**Task requirements**
If a line in the records below contains the word "protective", return that line.
Data for this exercise section start
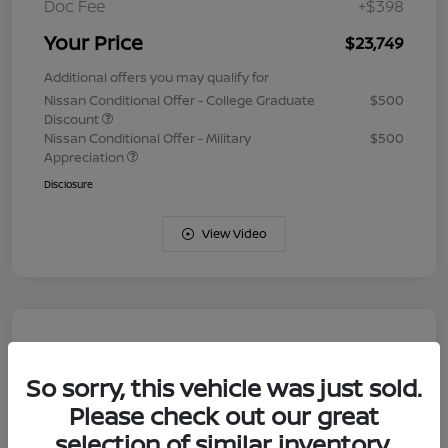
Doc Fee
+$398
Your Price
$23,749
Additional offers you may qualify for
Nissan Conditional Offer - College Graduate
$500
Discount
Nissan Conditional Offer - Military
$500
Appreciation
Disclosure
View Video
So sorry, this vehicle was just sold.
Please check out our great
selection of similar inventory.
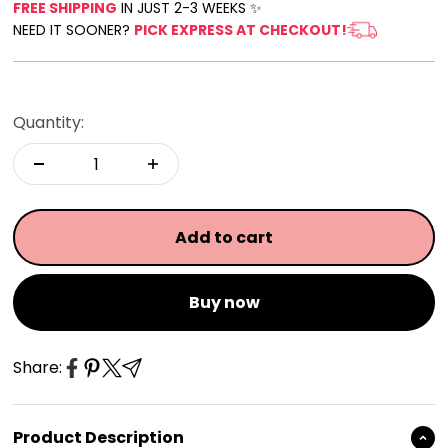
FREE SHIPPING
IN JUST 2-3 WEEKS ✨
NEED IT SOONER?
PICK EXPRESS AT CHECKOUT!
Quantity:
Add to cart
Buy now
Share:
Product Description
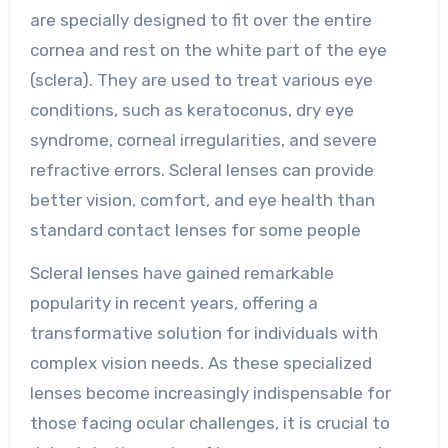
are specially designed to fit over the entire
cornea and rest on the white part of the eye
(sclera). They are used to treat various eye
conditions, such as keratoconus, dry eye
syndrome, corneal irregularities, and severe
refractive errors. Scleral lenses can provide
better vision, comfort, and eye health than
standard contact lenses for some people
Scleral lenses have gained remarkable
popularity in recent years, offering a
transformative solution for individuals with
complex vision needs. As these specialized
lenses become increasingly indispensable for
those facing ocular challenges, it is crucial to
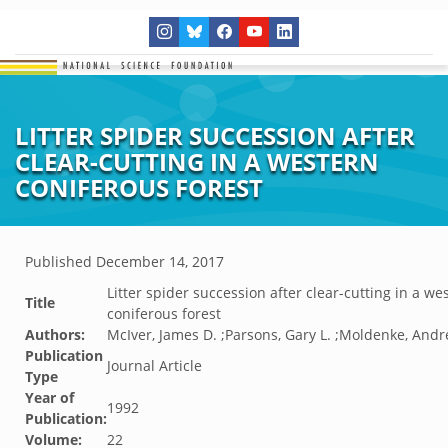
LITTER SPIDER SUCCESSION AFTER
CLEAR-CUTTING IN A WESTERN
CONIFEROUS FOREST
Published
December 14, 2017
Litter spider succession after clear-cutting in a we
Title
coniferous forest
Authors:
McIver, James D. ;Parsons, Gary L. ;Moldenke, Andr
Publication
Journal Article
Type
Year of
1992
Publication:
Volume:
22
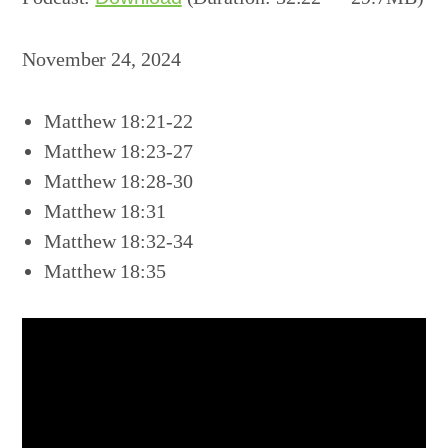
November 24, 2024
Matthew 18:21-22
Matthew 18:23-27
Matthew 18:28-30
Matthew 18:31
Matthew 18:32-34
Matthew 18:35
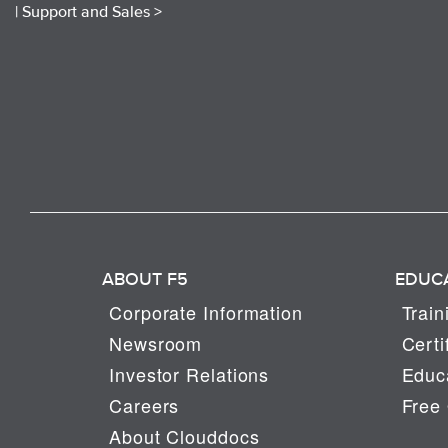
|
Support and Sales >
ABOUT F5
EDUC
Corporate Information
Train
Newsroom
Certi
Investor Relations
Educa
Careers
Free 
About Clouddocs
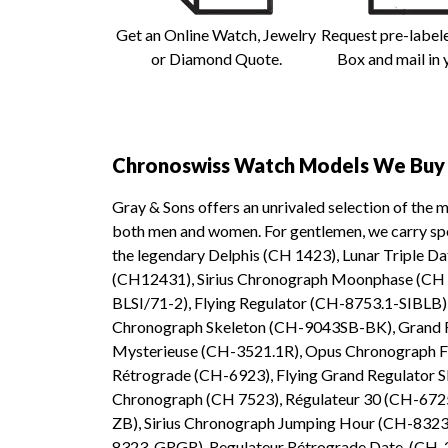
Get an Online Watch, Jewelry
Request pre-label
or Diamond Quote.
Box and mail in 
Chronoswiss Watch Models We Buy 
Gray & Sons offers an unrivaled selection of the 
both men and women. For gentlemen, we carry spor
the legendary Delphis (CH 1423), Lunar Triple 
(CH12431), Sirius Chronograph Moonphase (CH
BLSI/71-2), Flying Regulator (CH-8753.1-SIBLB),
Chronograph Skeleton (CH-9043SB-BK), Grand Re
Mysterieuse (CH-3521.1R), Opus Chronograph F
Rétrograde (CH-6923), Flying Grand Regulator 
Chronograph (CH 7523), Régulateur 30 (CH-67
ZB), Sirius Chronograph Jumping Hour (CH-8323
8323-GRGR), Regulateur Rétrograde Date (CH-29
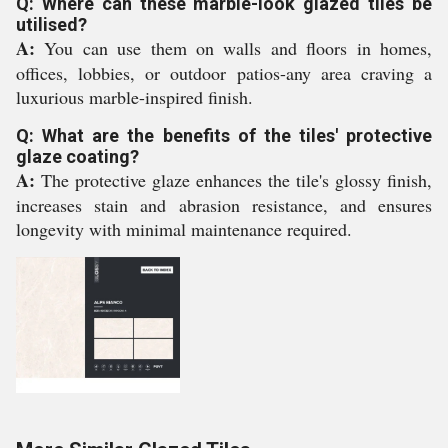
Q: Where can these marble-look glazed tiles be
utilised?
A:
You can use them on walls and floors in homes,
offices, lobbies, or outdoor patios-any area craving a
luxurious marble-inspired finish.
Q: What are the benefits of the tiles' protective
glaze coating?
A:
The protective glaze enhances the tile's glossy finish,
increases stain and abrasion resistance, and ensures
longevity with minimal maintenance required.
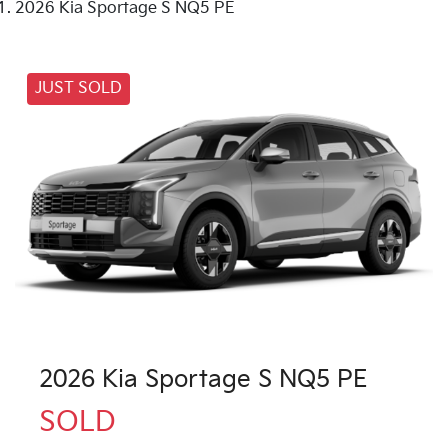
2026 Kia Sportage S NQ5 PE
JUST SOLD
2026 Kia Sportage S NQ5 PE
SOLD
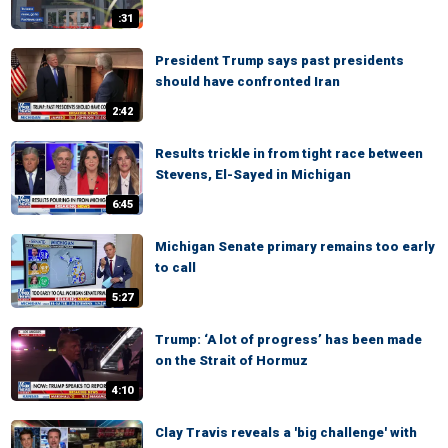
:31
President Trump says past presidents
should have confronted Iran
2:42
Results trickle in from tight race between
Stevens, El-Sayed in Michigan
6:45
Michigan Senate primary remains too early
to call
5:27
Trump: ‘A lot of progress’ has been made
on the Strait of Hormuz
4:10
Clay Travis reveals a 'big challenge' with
Data for this exercise section end
Data for this exercise section start
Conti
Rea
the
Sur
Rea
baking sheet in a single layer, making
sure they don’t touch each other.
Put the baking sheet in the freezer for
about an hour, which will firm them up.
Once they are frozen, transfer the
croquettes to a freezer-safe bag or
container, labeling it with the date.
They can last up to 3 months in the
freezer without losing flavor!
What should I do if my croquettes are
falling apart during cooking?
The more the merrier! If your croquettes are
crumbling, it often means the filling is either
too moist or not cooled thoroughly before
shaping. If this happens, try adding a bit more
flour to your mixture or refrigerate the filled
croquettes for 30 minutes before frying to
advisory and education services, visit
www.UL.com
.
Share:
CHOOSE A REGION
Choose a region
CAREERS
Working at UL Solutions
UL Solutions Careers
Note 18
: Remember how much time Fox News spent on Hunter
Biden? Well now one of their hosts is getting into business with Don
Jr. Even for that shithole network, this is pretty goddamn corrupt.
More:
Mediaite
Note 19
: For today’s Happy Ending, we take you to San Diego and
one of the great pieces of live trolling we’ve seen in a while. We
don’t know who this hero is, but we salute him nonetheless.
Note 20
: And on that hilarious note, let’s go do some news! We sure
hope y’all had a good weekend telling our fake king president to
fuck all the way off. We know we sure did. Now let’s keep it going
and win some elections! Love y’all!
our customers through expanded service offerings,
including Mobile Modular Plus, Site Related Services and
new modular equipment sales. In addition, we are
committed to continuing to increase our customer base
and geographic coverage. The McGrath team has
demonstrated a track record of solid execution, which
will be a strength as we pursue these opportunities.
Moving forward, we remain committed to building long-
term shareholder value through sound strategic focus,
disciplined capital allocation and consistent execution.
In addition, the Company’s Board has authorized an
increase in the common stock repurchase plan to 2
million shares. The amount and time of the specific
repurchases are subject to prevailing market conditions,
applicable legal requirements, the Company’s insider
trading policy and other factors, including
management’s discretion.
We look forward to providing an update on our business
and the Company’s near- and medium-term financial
Data for this exercise section end
**Response to this exercise**
Q: What are the benefits of the tiles' protective
The protective glaze enhances the tile's glossy finish,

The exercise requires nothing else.